Another lie the Bachelor tells us is that love is a competition. Sure, the Bachelor really is a competition, but this is not any way to look at a relationship in real life. You are not in your relationship because you were the best option out of many. You are in your relationship because you were chosen, and you stay in that relationship because you are chosen every day. When you are chosen every day, there is no need to have to prove yourself. There’s no need to show why your partner should keep you around. Your partner already knows your worth, without requiring anything from you. Isn’t that relieving to know?

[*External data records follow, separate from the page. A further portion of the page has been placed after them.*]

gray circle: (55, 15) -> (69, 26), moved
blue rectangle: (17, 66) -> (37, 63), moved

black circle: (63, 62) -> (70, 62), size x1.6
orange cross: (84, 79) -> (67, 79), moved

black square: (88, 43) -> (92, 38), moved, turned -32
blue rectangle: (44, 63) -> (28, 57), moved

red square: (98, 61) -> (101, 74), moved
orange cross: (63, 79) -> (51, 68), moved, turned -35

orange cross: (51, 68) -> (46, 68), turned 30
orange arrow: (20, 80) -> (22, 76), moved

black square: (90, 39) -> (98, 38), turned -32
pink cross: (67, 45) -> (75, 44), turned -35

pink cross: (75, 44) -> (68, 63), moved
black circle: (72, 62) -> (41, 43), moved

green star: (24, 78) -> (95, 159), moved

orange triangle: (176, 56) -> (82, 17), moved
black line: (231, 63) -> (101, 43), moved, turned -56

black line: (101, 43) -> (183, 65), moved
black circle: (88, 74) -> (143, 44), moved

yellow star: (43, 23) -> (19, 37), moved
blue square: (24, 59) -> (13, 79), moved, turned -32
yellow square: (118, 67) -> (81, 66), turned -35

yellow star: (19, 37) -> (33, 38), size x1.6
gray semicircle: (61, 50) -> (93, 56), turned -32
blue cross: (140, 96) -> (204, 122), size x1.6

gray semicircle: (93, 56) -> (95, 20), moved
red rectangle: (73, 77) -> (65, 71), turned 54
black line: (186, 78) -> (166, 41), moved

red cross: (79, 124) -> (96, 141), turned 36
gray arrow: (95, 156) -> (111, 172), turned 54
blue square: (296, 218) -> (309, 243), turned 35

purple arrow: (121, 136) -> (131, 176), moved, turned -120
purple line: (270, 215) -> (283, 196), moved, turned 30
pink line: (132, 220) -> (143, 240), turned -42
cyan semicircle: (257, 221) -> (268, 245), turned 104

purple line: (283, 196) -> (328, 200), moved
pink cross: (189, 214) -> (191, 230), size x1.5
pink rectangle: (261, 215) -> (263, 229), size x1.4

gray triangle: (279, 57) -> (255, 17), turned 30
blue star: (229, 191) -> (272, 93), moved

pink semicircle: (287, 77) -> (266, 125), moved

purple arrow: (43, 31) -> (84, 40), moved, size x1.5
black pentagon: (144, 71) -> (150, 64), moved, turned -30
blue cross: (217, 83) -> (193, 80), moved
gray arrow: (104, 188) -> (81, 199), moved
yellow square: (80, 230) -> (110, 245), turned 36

The last lie that I will discuss is the lie that physical touch is the most important part of the relationship. The show takes a lot of time to highlight all of the physical aspects of the relationships. I’d like to believe that these are emphasized in order to boost the ratings and the relationship is deeper off camera. I am really not sure that this is true, though, so I have to address the lie of physical touch. For some of you, physical touch is your love language, so it really is the most important part of the relationship for you. But for many others, it does not take precedence, and in every single healthy relationship, physical touch is not the only aspect. If you want a relationship to last, it needs to go beyond kissing and holding hands, and even sex or the desire for it. You have to take the time to really get to know your partner, spend time with them, and meet their needs. Those are what makes a relationship meaningful.
So go on, watch the finale tonight. Watch all of the seasons to come. Find enjoyment in the show. There is no shame in that. Just remember that what you’re watching on the screen is not meant to be an example for your relationships.